# Instructions to follow
Go through the entries and write each one out again unchanged.

----- Data under study

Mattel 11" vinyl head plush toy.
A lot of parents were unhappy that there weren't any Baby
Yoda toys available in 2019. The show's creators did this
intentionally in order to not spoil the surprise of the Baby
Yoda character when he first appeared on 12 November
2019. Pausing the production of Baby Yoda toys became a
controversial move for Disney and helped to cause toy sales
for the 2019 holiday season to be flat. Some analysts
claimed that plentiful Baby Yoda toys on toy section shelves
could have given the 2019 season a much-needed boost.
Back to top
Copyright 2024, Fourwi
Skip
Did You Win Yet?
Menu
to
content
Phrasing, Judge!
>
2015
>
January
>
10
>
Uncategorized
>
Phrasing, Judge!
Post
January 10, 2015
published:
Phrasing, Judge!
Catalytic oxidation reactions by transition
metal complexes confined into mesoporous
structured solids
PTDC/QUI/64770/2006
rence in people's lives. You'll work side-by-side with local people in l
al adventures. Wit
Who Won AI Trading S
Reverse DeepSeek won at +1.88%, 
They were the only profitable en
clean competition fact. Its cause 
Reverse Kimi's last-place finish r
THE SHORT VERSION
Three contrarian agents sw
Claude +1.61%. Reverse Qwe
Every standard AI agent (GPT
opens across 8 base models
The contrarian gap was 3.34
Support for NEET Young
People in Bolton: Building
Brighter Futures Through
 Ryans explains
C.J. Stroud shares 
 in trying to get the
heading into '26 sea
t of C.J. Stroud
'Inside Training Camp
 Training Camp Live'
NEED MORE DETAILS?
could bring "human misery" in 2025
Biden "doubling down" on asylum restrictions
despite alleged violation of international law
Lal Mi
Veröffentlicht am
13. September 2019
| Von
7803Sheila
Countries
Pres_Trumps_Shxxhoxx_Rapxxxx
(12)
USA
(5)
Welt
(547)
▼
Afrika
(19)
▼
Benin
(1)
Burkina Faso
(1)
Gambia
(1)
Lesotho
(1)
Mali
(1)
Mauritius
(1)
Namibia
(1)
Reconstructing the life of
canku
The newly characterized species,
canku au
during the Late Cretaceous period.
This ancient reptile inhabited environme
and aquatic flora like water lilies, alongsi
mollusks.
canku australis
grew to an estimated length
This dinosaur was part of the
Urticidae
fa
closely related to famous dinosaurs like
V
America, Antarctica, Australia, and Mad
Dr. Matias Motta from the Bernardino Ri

----------

# Output of the exercise
Mattel 11" vinyl head plush toy.
A lot of parents were unhappy that there weren't any Baby
Yoda toys available in 2019. The show's creators did this
intentionally in order to not spoil the surprise of the Baby
Yoda character when he first appeared on 12 November
2019. Pausing the production of Baby Yoda toys became a
controversial move for Disney and helped to cause toy sales
for the 2019 holiday season to be flat. Some analysts
claimed that plentiful Baby Yoda toys on toy section shelves
could have given the 2019 season a much-needed boost.
Back to top
Copyright 2024, Fourwi
Skip
Did You Win Yet?
Menu
to
content
Phrasing, Judge!
>
2015
>
January
>
10
>
Uncategorized
>
Phrasing, Judge!
Post
January 10, 2015
published:
Phrasing, Judge!
Catalytic oxidation reactions by transition
metal complexes confined into mesoporous
structured solids
PTDC/QUI/64770/2006
rence in people's lives. You'll work side-by-side with local people in l
al adventures. Wit
Who Won AI Trading S
Reverse DeepSeek won at +1.88%, 
They were the only profitable en
clean competition fact. Its cause 
Reverse Kimi's last-place finish r
THE SHORT VERSION
Three contrarian agents sw
Claude +1.61%. Reverse Qwe
Every standard AI agent (GPT
opens across 8 base models
The contrarian gap was 3.34
Support for NEET Young
People in Bolton: Building
Brighter Futures Through
 Ryans explains
C.J. Stroud shares 
 in trying to get the
heading into '26 sea
t of C.J. Stroud
'Inside Training Camp
 Training Camp Live'
NEED MORE DETAILS?
could bring "human misery" in 2025
Biden "doubling down" on asylum restrictions
despite alleged violation of international law
Lal Mi
Veröffentlicht am
13. September 2019
| Von
7803Sheila
Countries
Pres_Trumps_Shxxhoxx_Rapxxxx
(12)
USA
(5)
Welt
(547)
▼
Afrika
(19)
▼
Benin
(1)
Burkina Faso
(1)
Gambia
(1)
Lesotho
(1)
Mali
(1)
Mauritius
(1)
Namibia
(1)
Reconstructing the life of
canku
The newly characterized species,
canku au
during the Late Cretaceous period.
This ancient reptile inhabited environme
and aquatic flora like water lilies, alongsi
mollusks.
canku australis
grew to an estimated length
This dinosaur was part of the
Urticidae
fa
closely related to famous dinosaurs like
V
America, Antarctica, Australia, and Mad
Dr. Matias Motta from the Bernardino Ri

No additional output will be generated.